Éléonore, faible, tendit une main vers elle. Victoire la saisit, enfouissant son visage dans le drap.
Les aveux étaient brutaux, douloureux, mais ils étaient sincères.
Le silence dans la chambre était seulement brisé par les sanglots de ma sœur.
Chapitre 10: Le refus de la ruine
Le lendemain matin, Maman était plus forte. Elle nous a fait signe de nous asseoir, sa voix encore faible mais claire.
« Je ne veux pas de justice, » dit-elle, son regard passant de moi à Victoire.
J’étais stupéfait.
« Maman, ce que Victoire a fait… C’est criminel ! » dis-je. « Je peux entamer des poursuites contre Bertrand et dénoncer ses actes. »
Victoire frissonna.
« Non, » répliqua Éléonore, sa petite main sur la mienne. « La ruine judiciaire ne guérira rien. »
Elle toussa, puis reprit.
« Je veux que cette famille reste unie. »
Mon regard croisa celui de Victoire. Elle avait les yeux rougis, mais elle ne dit rien.
« Victoire, » continua Maman. « Tu vas rompre tes fiançailles avec Bertrand. Immédiatement. »

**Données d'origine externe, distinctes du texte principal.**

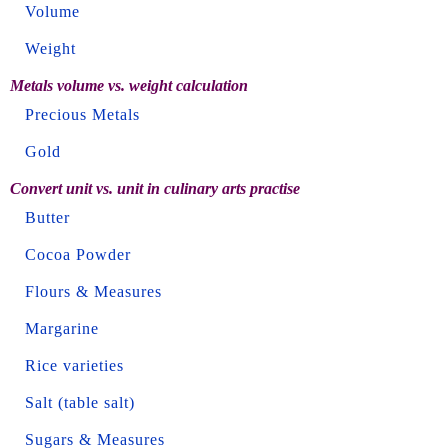
Volume
Weight
Metals volume vs. weight calculation
Precious Metals
Gold
Convert unit vs. unit in culinary arts practise
Butter
Cocoa Powder
Flours & Measures
Margarine
Rice varieties
Salt (table salt)
Sugars & Measures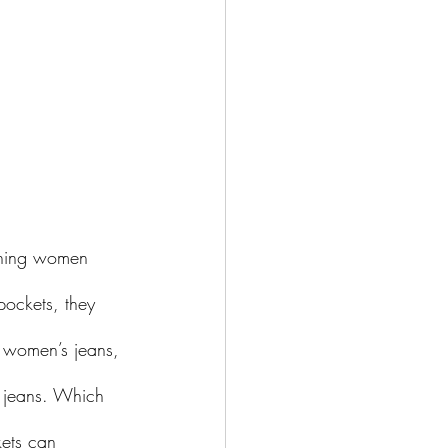
thing women 
pockets, they 
n women’s jeans, 
 jeans. Which 
ets can 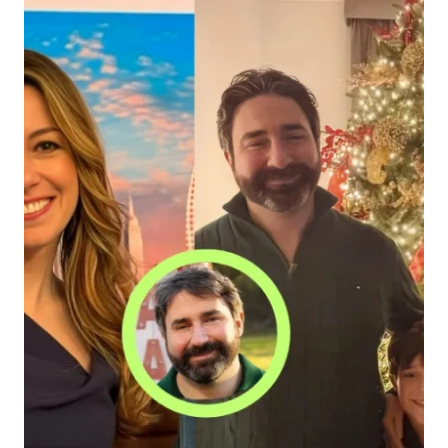
INCOME,
AND
LIFESTYLE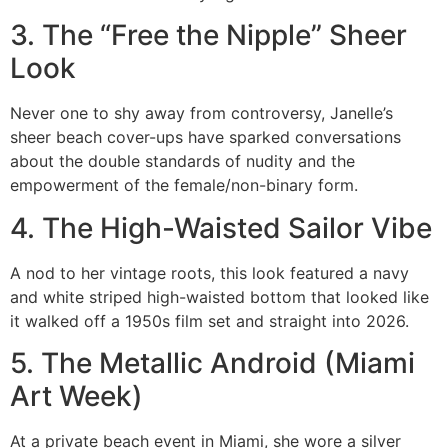
3. The “Free the Nipple” Sheer
Look
Never one to shy away from controversy, Janelle’s
sheer beach cover-ups have sparked conversations
about the double standards of nudity and the
empowerment of the female/non-binary form.
4. The High-Waisted Sailor Vibe
A nod to her vintage roots, this look featured a navy
and white striped high-waisted bottom that looked like
it walked off a 1950s film set and straight into 2026.
5. The Metallic Android (Miami
Art Week)
At a private beach event in Miami, she wore a silver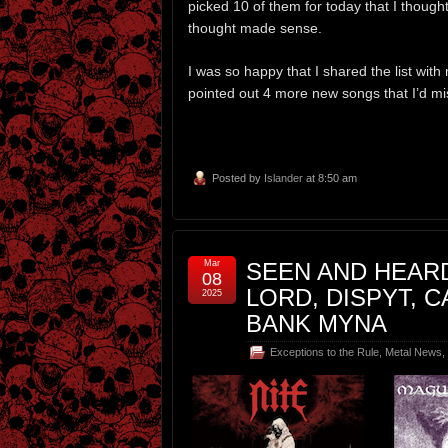
picked 10 of them for today that I though
thought made sense.
I was so happy that I shared the list with
pointed out 4 more new songs that I’d mis
Posted by
Islander
at 8:50 am
Mar
SEEN AND HEARD
08
LORD, DISPYT, 
2025
BANK MYNA
Exceptions to the Rule
,
Metal News
,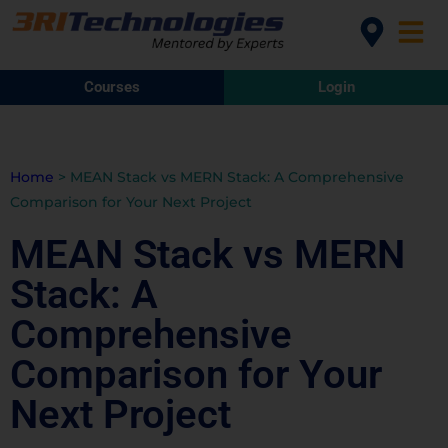
Courses
Login
Home
>
MEAN Stack vs MERN Stack: A Comprehensive
Comparison for Your Next Project
MEAN Stack vs MERN
Stack: A
Comprehensive
Comparison for Your
Next Project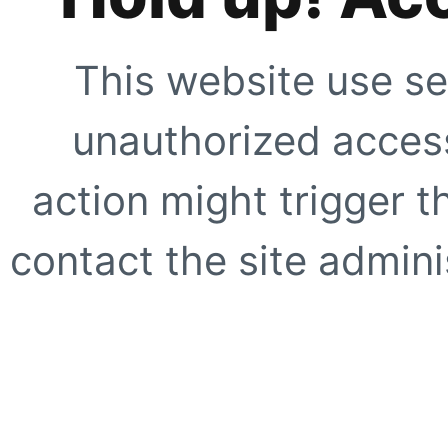
This website use se
unauthorized access
action might trigger t
contact the site adminis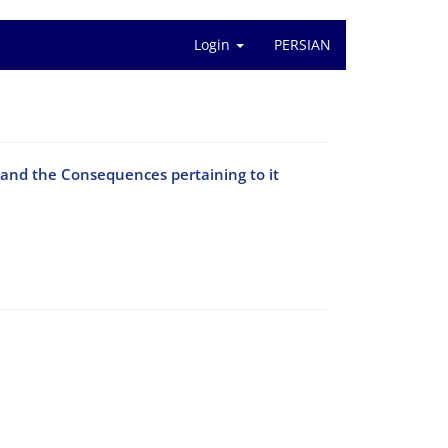
Login
PERSIAN
 and the Consequences pertaining to it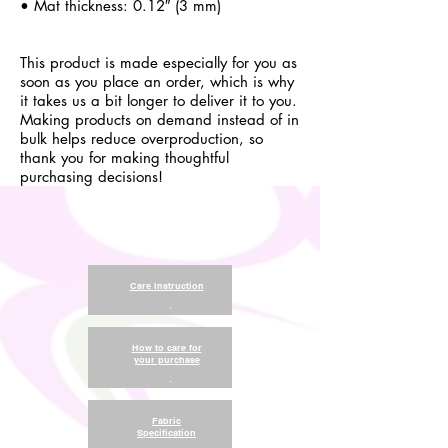
• Mat thickness: 0.12″ (3 mm)
This product is made especially for you as
soon as you place an order, which is why
it takes us a bit longer to deliver it to you.
Making products on demand instead of in
bulk helps reduce overproduction, so
thank you for making thoughtful
purchasing decisions!
Care Instruction
.
How to care for
your purchase
.
Fabric
Specification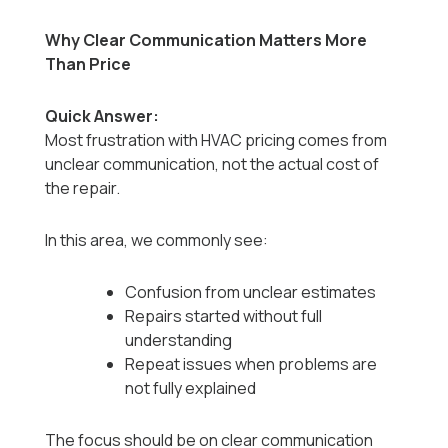
Why Clear Communication Matters More
Than Price
Quick Answer:
Most frustration with HVAC pricing comes from
unclear communication, not the actual cost of
the repair.
In this area, we commonly see:
Confusion from unclear estimates
Repairs started without full
understanding
Repeat issues when problems are
not fully explained
The focus should be on clear communication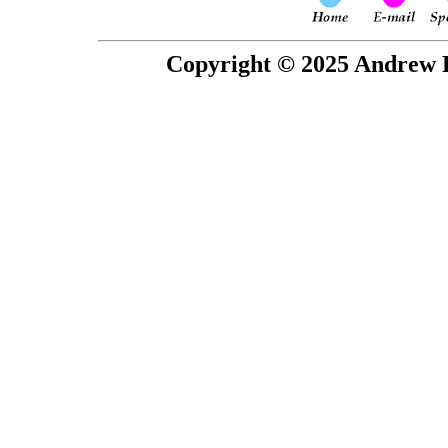
Copyright © 2025 Andrew P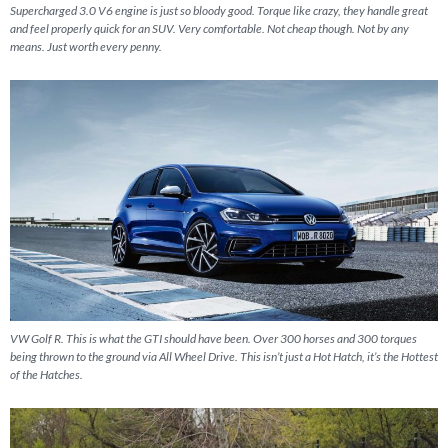
Supercharged 3.0 V6 engine is just so bloody good. Torque like crazy, they handle great
and feel properly quick for an SUV. Very comfortable. Not cheap though. Not by any
means. Just worth every penny.
VW Golf R. This is what the GTI should have been. Over 300 horses and 300 torques
being thrown to the ground via All Wheel Drive. This isn’t just a Hot Hatch, it’s the Hottest
of the Hatches.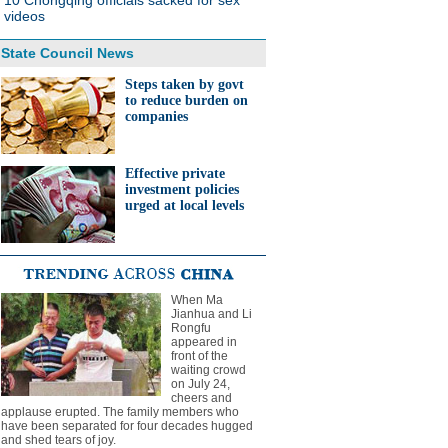
10 Chongqing officials sacked for sex
videos
State Council News
Steps taken by govt
to reduce burden on
companies
Effective private
investment policies
urged at local levels
When Ma
Jianhua and Li
Rongfu
appeared in
front of the
waiting crowd
on July 24,
cheers and
applause erupted. The family members who
have been separated for four decades hugged
and shed tears of joy.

Victoire hocha la tête, ses lèvres tremblantes.
« Oui, Maman. »
« Et tes dettes, » ajouta Éléonore, son regard se tournant vers moi. « Nous les prendrons en charge, Julien. Ensemble. »
J’étais sidéré. C’était un coup de théâtre.

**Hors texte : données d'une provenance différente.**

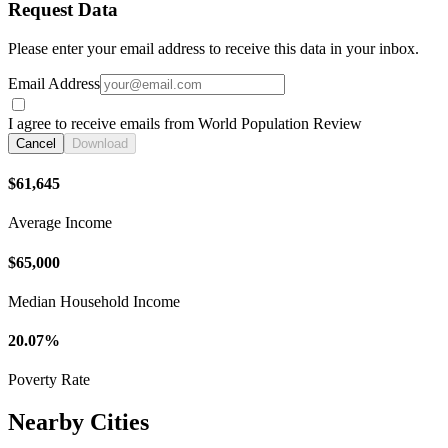
Request Data
Please enter your email address to receive this data in your inbox.
Email Address
I agree to receive emails from World Population Review
Cancel
Download
$61,645
Average Income
$65,000
Median Household Income
20.07%
Poverty Rate
Nearby Cities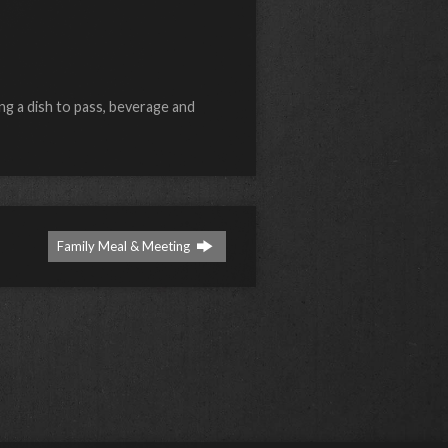
ng a dish to pass, beverage and
Family Meal & Meeting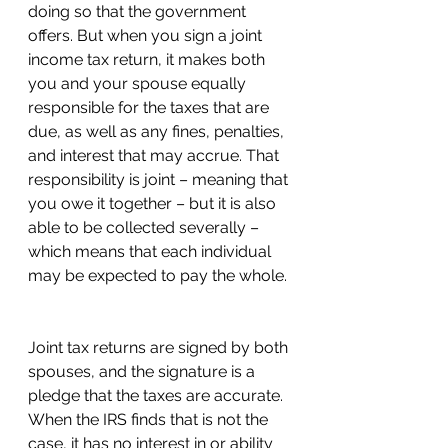
doing so that the government 
offers. But when you sign a joint 
income tax return, it makes both 
you and your spouse equally 
responsible for the taxes that are 
due, as well as any fines, penalties, 
and interest that may accrue. That 
responsibility is joint – meaning that 
you owe it together – but it is also 
able to be collected severally – 
which means that each individual 
may be expected to pay the whole. 
Joint tax returns are signed by both 
spouses, and the signature is a 
pledge that the taxes are accurate. 
When the IRS finds that is not the 
case, it has no interest in or ability 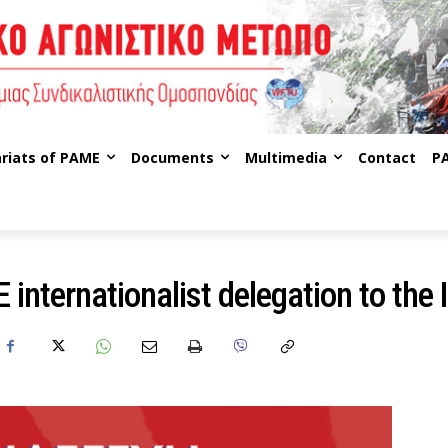
riats of PAME
Documents
Multimedia
Contact
P
internationalist delegation to the 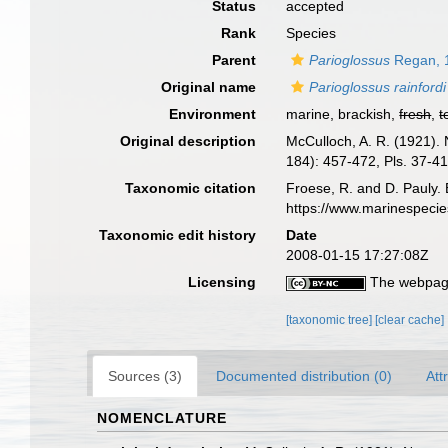
Status
accepted
Rank
Species
Parent
Parioglossus
Regan, 
Original name
Parioglossus rainfordi
Environment
marine, brackish,
fresh
,
t
Original description
McCulloch, A. R. (1921). 
184): 457-472, Pls. 37-41
Taxonomic citation
Froese, R. and D. Pauly. 
https://www.marinespeci
Taxonomic edit history
Date
2008-01-15 17:27:08Z
Licensing
The webpage
[taxonomic tree]
[clear cache]
Sources (3)
Documented distribution (0)
Att
NOMENCLATURE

« Comment ? » demandai-je. « Cent cinquante mille euros, Maman ! »
« Nous vendrons la petite parcelle de vigne secondaire, celle près de la forêt, » déclara-t-elle. « Celle dont on disait qu’elle ne produisait plus assez. »

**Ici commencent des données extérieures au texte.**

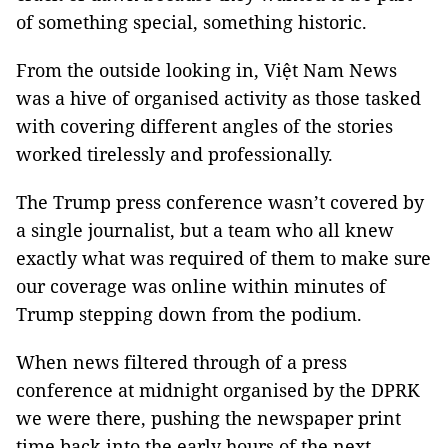
of something special, something historic.
From the outside looking in, Việt Nam News
was a hive of organised activity as those tasked
with covering different angles of the stories
worked tirelessly and professionally.
The Trump press conference wasn’t covered by
a single journalist, but a team who all knew
exactly what was required of them to make sure
our coverage was online within minutes of
Trump stepping down from the podium.
When news filtered through of a press
conference at midnight organised by the DPRK
we were there, pushing the newspaper print
time back into the early hours of the next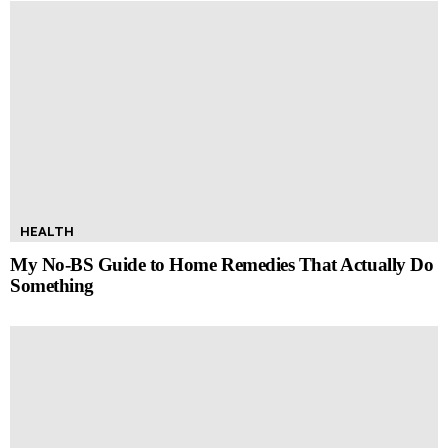
HEALTH
My No-BS Guide to Home Remedies That Actually Do
Something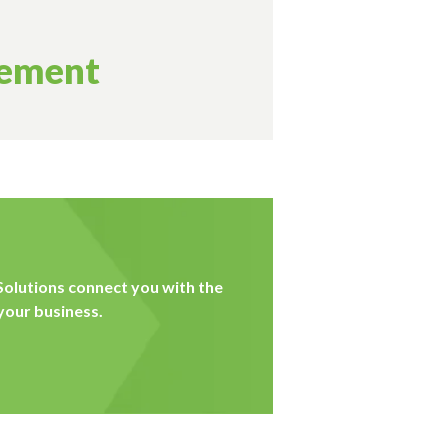
gement
Solutions connect you with the
your business.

C’était une parcelle de terre oubliée, mais elle valait son prix.
« Les recettes serviront à rembourser Bertrand. »
Elle me regarda, puis Victoire.
« Et Victoire, tu renonces à tous tes mandats de gestion. Julien les reprendra. »
Victoire ne protesta pas. Elle hocha la tête, le regard baissé.
« Et tu suivras un accompagnement psychologique, » ajouta Maman. « Pour comprendre ce qui t’a poussée à agir ainsi. »
Le refus de la ruine était un choc. C’était une voie que je n’aurais jamais envisagée.
Mais en voyant le regard apaisé de ma mère, je savais que c’était sa façon de nous sauver tous les deux.
Chapitre 11: Un café au petit matin
Un mois plus tard, la vie au château avait repris un cours plus silencieux, presque ordinaire. Bertrand de Castillon avait quitté la région après l’annulation des fiançailles, sans un mot, après avoir reçu le paiement de ses créances.
Je me tenais dans la cuisine du domaine, baignée par la lumière grise du matin. Le silence n’était plus oppressant, mais paisible.
Victoire était là, à la cuisinière, sans aide extérieure. Elle touillait doucement une louche dans une casserole, l’odeur du potage aux légumes remplissant la pièce.
« Il faut que ça mijote doucement, » dit-elle, sa voix calme, sans le moindre reste de la tension passée.
Elle portait un simple jean et un pull, bien loin des toilettes sophistiquées qu’elle affichait auparavant.
Ma mère était assise à la table, lisant le journal, son assiette de petit-déjeuner à moitié vide. Elle avait repris des couleurs, et ses yeux pétillaient de vie.
Je gérais désormais la propriété, supervisant les vignes, analysant les comptes. Victoire venait parfois me voir, me posant des questions sur la taille ou les traitements.
Elle apprenait peu à peu à reconstruire sa vie, à mes côtés. Elle voyait un thérapeute en ville, et semblait retrouver un sens à des choses plus simples.
Elle servit le potage dans un bol, le posant devant ma mère.
« Ça sent bon, ma chérie, » dit Éléonore, un sourire doux sur les lèvres.
Victoire sourit. Un sourire sincère, que je n’avais pas vu depuis des années.
La famille était meurtrie, certes, mais pas brisée. Nous partagions le même toit, le même pain.
On ne guérit pas les blessures d’une famille en accumulant les ruines, mais en apprenant à partager le même pain.